U.S. data released yesterday featured another sharp drop in the Conference Board’s consumer confidence index to a 50-month low of 92.9 in March from 100.1 in February and a recent high of 112.8 recorded last November. House price inflation in January printed at 4.7% according to the Case-Shiller survey and 4.8% on the FHFA index, and the March Richmond Fed manufacturing index dropped to a reading of -4 from +11 a month earlier.

The proposed Australian fiscal 2026 fiscal budget includes A$ 6.7 billion of new tax cuts and shows a deficit of about A$ 28 billion.

The National Bank of Hungary‘s policy interest rate was left unchanged at 6.5%. The most recent change, a 25-basis point cut last September, culminated 425 basis points of reduction in 2024 on top of 225 bps of reduction in the final quarter of 2025. Hungarian CPI inflation of 5.6% in February was above the medium term target range of 2-4%. A recently appointed new governor of the central bank is expected to cooperate with President Orban’s preference of looser monetary policy than his predecessor allowed.

French consumer confidence dipped a point to a 2-month low in March, While Swedish consumer sentiment dropped 4.8 index points to an 11-month low. Swedish business confidence fell 3 points to a 4-month low, whereas business sentiment in South Korea improved to a 4-month high.

Investor confidence in the the Swiss economy swung from a 10-month high of 17.7 in January according to the ZEW expectations index to a 3-month low of -10.7 in March.

Dutch GDP growth last quarter was reconfirmed to have risen 0.4% from 3Q and 1.9% in year-on-year terms, which was the best result in seven quarters. On average, GDP climbed only 1.0% in 2024. A current account surplus in the Netherlands last year of EUR 112.7 billion was about 7% wider than the 2023 surplus.

Spanish GDP growth last quarter was left unrevised at 0.8%. GDP was 3.4% higher than in the final quarter of 2023 and posted a larger increase for all of 2024 (3.2%) than even U.S. GDP.

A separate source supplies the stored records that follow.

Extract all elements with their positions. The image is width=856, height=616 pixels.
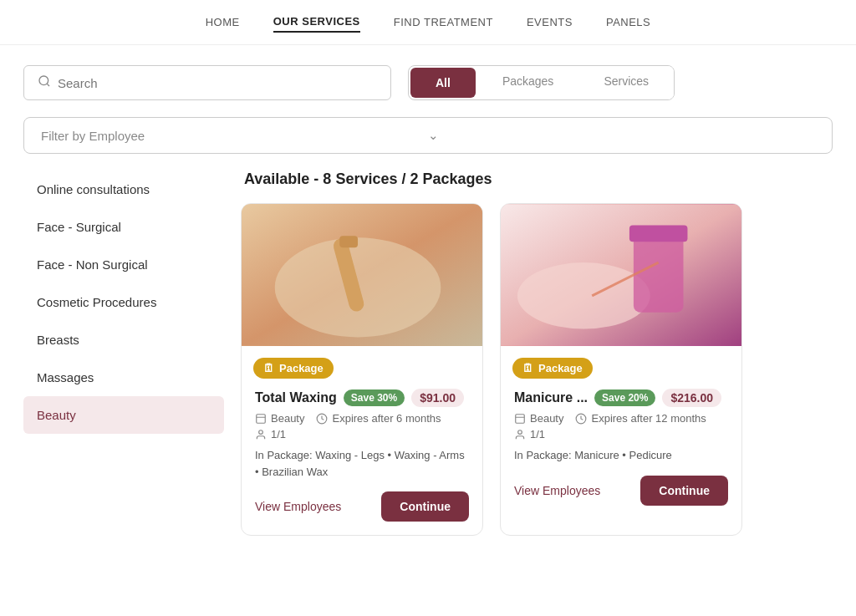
svg-rect-6 <box>257 414 266 423</box>
card-image-total-waxing <box>242 204 482 346</box>
expires-meta-manicure: Expires after 12 months <box>575 412 706 425</box>
search-icon <box>38 74 51 91</box>
nav-item-our-services[interactable]: OUR SERVICES <box>273 15 360 33</box>
package-icon-manicure: 🗓 <box>522 362 533 374</box>
expires-meta-total-waxing: Expires after 6 months <box>316 412 441 425</box>
svg-rect-13 <box>629 225 688 242</box>
package-badge-total-waxing: 🗓 Package <box>253 358 334 379</box>
persons-meta-total-waxing: 1/1 <box>255 428 286 440</box>
sidebar-item-cosmetic-procedures[interactable]: Cosmetic Procedures <box>23 283 224 321</box>
card-image-manicure <box>501 204 741 346</box>
package-label-manicure: Package <box>538 362 583 374</box>
sidebar-item-breasts[interactable]: Breasts <box>23 321 224 359</box>
in-package-manicure: In Package: Manicure • Pedicure <box>514 447 728 464</box>
services-heading: Available - 8 Services / 2 Packages <box>241 171 833 188</box>
card-actions-total-waxing: View Employees Continue <box>255 491 469 522</box>
sidebar-item-face-surgical[interactable]: Face - Surgical <box>23 208 224 246</box>
category-meta-total-waxing: Beauty <box>255 412 304 425</box>
sidebar-item-face-non-surgical[interactable]: Face - Non Surgical <box>23 246 224 283</box>
employee-filter-placeholder: Filter by Employee <box>41 129 428 143</box>
save-badge-manicure: Save 20% <box>594 389 655 406</box>
card-title-total-waxing: Total Waxing <box>255 390 337 405</box>
view-employees-button-manicure[interactable]: View Employees <box>514 484 600 497</box>
filter-tabs: AllPackagesServices <box>408 65 675 100</box>
svg-line-1 <box>47 84 49 86</box>
package-label-total-waxing: Package <box>279 362 324 374</box>
svg-point-9 <box>259 430 263 434</box>
nav-item-events[interactable]: EVENTS <box>527 16 573 32</box>
continue-button-total-waxing[interactable]: Continue <box>381 491 469 522</box>
nav-item-home[interactable]: HOME <box>206 16 240 32</box>
svg-point-11 <box>517 262 650 328</box>
nav-item-panels[interactable]: PANELS <box>606 16 650 32</box>
package-badge-manicure: 🗓 Package <box>512 358 593 379</box>
svg-point-18 <box>518 430 522 434</box>
service-card-manicure: 🗓 Package Manicure ... Save 20% $216.00 … <box>500 203 742 536</box>
sidebar-item-online-consultations[interactable]: Online consultations <box>23 171 224 208</box>
svg-rect-15 <box>516 414 525 423</box>
sidebar-item-beauty[interactable]: Beauty <box>23 396 224 434</box>
chevron-down-icon: ⌄ <box>428 128 815 143</box>
filter-tab-services[interactable]: Services <box>578 66 674 99</box>
service-card-total-waxing: 🗓 Package Total Waxing Save 30% $91.00 B… <box>241 203 483 536</box>
in-package-total-waxing: In Package: Waxing - Legs • Waxing - Arm… <box>255 447 469 480</box>
filter-tab-packages[interactable]: Packages <box>477 66 578 99</box>
service-cards: 🗓 Package Total Waxing Save 30% $91.00 B… <box>241 203 833 536</box>
filter-tab-all[interactable]: All <box>410 68 476 98</box>
price-badge-manicure: $216.00 <box>662 389 721 407</box>
nav-item-find-treatment[interactable]: FIND TREATMENT <box>394 16 493 32</box>
svg-point-0 <box>39 76 48 85</box>
view-employees-button-total-waxing[interactable]: View Employees <box>255 500 341 513</box>
sidebar-item-massages[interactable]: Massages <box>23 359 224 396</box>
search-input[interactable] <box>58 76 377 90</box>
search-box <box>23 65 391 100</box>
category-meta-manicure: Beauty <box>514 412 563 425</box>
employee-filter[interactable]: Filter by Employee ⌄ <box>23 117 833 154</box>
category-sidebar: Online consultationsFace - SurgicalFace … <box>23 171 224 536</box>
card-actions-manicure: View Employees Continue <box>514 476 728 506</box>
svg-rect-5 <box>339 236 358 247</box>
continue-button-manicure[interactable]: Continue <box>640 476 728 506</box>
main-nav: HOMEOUR SERVICESFIND TREATMENTEVENTSPANE… <box>0 0 856 45</box>
package-icon-total-waxing: 🗓 <box>263 362 274 374</box>
persons-meta-manicure: 1/1 <box>514 428 545 440</box>
price-badge-total-waxing: $91.00 <box>411 389 464 407</box>
save-badge-total-waxing: Save 30% <box>344 389 405 406</box>
card-title-manicure: Manicure ... <box>514 390 588 405</box>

Corporate service prices in Japan were unchanged on month in February, resulting in the smallest year-on-year pace (3.0%) in five months. Japan’s index of leading economic indicators for January was revised a bit higher, but the index of coincident economic indicators got bumped somewhat higher.

In yet another example of U.S. hard economic data outperform soft survey-compiled measures in these early days of the Trump presidency, U.S. durable goods orders rose 0.9% last month after an upwardly revised 3.3% increase in January. Durables in the first two months of 2025 were 2.3% above their year-earlier level, including a 5.3% on-year advance in the core index of non-defense capital goods orders excluding aircraft.